Constraining Church Assumption - Number 6

Mark Tidsworth, Pinnacle President

“Our pastor is THE provider of pastoral care for our church”

When it’s a life and death situation, most of us want our pastor with us. There are times when we need/want our pastor to function in the priestly role, representing the presence of God by our bedsides. When pastors serve in this way, we experience pastoral care as its finest.

Conversely, there are many times when we don’t need our pastor’s attention. Instead, we hope our pastor uses his/her time to lead our church forward, rather than tending to our insignificant health challenges. Sometimes pastors are so attentive we wonder if they actually have anything else to do or know what else to do. When the pastor is THE care provider for a church, the church is constrained, limiting its ability to move forward in mission and ministry. So, we invite you and your pastor to consider adjusting the role of your pastor regarding disciple care. The following steps form a process for moving to a more expansive disciple care ministry while increasing your pastor’s capacity to lead.

Step One – Recognizing the purpose of our caring ministry is to care for one another; not emphasizing who provides the care

We Christ-followers embrace Biblical encouragement to care for the sick and hurting. A quick glance at the lengthy prayer list of many churches indicates we are interested in caring for one another when we are hurting.
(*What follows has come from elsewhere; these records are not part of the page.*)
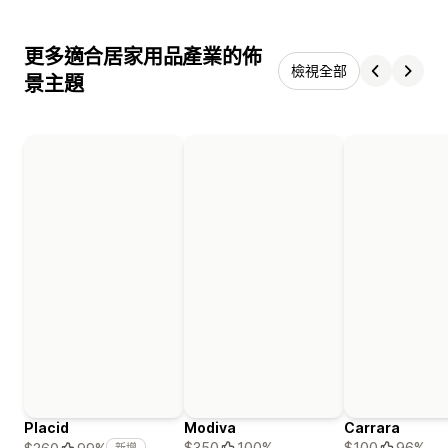
更多適合居家用品產業的佈
檢視全部
景主題
Placid
Modiva
Carrara
$350
100%
$100
96%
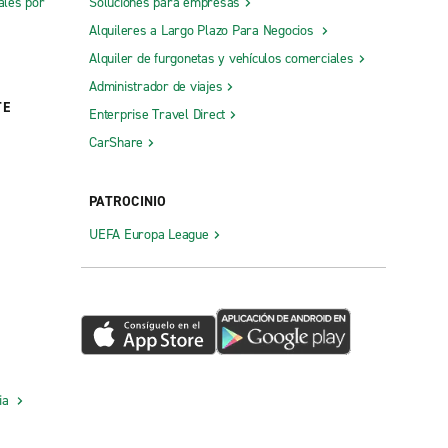
ales por
Soluciones para empresas
Alquileres a Largo Plazo Para Negocios
Alquiler de furgonetas y vehículos comerciales
Administrador de viajes
TE
Enterprise Travel Direct
CarShare
PATROCINIO
UEFA Europa League
cia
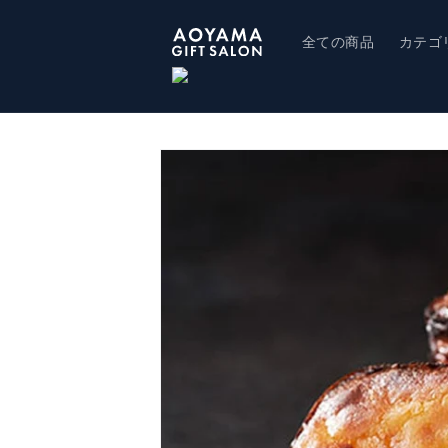
コンテ
ンツに
進む
全ての商品
カテゴ
商品情
報にス
キップ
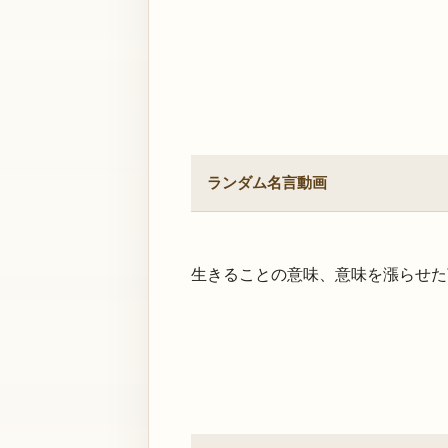
ランダム名言動画
生きることの意味、意味を漲らせた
In no way do we want to discourage that good work, recognizing caring for each other is one of the great gifts of Christian community. So caring IS the point, not WHO provides the care. At day’s end, we want to know we are caring for each other, not that our pastor is providing all the care. Let’s be purpose driven in our care for each other.

Step Two - Change language to change expectations

After we recognize the purpose is to care for one another, regardless of who provides the care, we are liberated to change our expectations. When we call the caring aspect of being church together “pastoral care,” then of course we expect the pastor to be the care provider. Why should anyone else do what clearly belongs to the pastor; what is part of the pastor’s role and calling? The pastor’s title is right there in the name of this activity. Over time I’ve shifted from calling this “pastoral care” to “member care,” and then “disciple care.” When we talk about the “disciple care” ministry of our church, expectations are shaped very differently, opening the door for more expansive ministry.
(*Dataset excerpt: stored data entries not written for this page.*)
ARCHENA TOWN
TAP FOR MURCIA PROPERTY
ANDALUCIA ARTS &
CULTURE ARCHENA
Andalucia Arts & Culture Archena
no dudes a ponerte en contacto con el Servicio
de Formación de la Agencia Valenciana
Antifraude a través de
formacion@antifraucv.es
Step Three – Form and activate your disciple care team

Most churches have some form of a disciple care team already functioning (the casserole brigade perhaps). So for many, they are not starting from scratch. At the same time, training is often needed to help those who are called to serve in this way to get up to speed. There are many great disciple care systems available, while some churches create their own. The pastor then becomes part of the disciple care team, along with trained and ready disciples. A church with a strong disciple care team is a far more caring church than a church with a single provider care system (pastor only).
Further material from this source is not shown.